*** Opening of Available data ***

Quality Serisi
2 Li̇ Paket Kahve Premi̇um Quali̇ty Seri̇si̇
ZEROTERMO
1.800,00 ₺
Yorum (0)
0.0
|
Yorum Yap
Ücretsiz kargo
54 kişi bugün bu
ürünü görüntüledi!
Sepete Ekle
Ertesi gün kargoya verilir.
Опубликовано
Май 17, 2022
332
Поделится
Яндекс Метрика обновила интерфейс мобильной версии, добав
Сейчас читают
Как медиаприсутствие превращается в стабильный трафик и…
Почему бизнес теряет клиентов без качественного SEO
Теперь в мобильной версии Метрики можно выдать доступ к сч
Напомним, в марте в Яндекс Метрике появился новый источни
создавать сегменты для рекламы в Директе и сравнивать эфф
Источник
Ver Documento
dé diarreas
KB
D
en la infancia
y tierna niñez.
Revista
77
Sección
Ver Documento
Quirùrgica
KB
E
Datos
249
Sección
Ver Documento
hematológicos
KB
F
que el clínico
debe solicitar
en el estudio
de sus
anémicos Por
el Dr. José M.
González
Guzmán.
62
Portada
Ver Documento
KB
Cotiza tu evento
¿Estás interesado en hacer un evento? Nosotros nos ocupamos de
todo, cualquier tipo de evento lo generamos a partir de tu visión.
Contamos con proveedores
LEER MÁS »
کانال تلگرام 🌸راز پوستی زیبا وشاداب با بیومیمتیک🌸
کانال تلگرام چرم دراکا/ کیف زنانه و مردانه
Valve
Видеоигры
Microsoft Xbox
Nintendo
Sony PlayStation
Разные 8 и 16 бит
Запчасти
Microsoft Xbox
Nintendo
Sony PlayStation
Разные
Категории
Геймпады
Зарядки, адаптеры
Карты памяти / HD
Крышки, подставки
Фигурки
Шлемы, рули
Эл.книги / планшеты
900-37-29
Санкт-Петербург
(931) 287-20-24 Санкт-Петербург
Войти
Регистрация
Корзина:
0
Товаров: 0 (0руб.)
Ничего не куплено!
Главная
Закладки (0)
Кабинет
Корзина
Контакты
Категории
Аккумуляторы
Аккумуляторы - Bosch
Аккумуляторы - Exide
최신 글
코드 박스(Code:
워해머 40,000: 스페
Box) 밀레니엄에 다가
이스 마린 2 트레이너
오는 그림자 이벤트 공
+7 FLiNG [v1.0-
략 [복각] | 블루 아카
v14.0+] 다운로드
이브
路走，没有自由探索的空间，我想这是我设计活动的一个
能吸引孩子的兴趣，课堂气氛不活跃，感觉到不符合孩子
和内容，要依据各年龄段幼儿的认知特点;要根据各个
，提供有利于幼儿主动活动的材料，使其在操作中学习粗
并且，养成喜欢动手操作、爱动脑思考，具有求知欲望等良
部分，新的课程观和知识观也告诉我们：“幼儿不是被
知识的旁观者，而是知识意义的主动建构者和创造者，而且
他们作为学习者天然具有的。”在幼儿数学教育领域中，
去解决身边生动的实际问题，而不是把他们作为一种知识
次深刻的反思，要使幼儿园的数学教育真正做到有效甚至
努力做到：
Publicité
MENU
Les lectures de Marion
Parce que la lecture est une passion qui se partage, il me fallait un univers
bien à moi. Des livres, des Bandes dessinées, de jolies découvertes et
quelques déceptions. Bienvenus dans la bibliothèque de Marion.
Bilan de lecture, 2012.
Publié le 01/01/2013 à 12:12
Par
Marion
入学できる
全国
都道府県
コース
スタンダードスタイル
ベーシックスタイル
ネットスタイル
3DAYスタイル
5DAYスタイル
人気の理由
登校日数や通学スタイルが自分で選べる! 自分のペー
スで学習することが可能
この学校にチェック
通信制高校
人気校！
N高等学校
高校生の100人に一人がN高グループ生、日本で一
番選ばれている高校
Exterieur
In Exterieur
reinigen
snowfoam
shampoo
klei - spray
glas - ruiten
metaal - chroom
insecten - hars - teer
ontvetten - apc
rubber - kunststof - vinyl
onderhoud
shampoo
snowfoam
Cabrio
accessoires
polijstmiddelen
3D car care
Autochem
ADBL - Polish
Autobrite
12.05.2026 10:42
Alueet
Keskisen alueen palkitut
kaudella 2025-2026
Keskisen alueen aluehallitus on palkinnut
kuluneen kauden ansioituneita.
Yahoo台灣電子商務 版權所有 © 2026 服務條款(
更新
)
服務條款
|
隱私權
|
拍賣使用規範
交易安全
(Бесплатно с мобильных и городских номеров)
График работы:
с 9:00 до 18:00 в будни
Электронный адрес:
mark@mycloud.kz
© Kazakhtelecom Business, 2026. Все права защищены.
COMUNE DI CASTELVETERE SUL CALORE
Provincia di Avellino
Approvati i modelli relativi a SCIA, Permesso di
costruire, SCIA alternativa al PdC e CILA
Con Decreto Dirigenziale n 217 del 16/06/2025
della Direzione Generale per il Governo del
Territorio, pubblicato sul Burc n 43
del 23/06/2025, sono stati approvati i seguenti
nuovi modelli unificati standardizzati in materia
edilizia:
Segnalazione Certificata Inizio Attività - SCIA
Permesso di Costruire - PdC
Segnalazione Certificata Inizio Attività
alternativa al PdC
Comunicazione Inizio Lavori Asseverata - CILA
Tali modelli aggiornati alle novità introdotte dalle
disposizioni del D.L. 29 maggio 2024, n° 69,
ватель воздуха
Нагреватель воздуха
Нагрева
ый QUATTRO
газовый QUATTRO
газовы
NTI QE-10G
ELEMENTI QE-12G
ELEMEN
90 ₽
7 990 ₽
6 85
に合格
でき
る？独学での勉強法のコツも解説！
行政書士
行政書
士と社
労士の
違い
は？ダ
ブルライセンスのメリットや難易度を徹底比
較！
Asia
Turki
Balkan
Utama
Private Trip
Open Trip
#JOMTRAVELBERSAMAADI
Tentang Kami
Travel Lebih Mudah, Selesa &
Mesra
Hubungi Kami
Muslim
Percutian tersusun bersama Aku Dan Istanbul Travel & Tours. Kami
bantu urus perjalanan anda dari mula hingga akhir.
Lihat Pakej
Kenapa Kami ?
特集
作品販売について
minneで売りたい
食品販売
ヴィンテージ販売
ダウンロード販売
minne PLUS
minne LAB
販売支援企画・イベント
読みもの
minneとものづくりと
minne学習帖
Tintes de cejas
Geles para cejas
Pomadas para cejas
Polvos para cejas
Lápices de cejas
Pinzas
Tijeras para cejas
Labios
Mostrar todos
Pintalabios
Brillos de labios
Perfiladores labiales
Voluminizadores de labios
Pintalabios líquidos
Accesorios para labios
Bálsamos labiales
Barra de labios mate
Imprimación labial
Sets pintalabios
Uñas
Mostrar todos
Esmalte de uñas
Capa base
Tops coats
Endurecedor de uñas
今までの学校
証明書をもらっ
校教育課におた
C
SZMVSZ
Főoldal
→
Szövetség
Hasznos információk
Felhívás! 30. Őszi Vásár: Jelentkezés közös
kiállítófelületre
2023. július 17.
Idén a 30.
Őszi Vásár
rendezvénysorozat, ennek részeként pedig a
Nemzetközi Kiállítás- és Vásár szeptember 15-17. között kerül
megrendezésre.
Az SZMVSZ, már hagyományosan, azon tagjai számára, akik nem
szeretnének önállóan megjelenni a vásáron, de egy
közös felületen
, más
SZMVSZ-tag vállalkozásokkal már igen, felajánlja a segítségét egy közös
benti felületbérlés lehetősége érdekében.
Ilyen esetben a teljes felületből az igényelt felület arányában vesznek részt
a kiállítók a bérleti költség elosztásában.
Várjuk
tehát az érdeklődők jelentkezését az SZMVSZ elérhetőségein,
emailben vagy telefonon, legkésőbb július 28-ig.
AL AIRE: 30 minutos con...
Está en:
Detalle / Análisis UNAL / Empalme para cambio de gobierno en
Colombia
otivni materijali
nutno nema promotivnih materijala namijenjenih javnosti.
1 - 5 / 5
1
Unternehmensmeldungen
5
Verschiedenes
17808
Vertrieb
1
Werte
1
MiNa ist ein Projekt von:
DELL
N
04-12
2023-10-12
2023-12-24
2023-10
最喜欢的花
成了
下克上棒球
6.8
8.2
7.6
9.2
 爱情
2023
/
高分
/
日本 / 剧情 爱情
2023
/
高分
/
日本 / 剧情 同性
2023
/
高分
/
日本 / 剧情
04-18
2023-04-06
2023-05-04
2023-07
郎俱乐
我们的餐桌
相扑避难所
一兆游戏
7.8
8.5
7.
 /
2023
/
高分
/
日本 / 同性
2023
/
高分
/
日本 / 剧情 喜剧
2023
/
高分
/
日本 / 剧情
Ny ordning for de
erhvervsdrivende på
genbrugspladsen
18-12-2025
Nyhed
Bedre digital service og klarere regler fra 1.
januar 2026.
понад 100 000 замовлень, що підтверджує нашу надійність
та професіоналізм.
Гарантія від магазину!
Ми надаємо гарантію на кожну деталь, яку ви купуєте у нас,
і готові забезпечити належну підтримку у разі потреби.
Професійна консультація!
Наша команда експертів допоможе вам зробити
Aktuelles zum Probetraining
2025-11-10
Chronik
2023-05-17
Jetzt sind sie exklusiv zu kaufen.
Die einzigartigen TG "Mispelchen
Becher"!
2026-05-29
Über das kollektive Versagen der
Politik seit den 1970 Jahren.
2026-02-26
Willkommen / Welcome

*** Close of Available data ***

## [Your instructions]
Report each line in the preceding entries that holds the string "labiales".

## [Answer to the problem]
Perfiladores labiales
Bálsamos labiales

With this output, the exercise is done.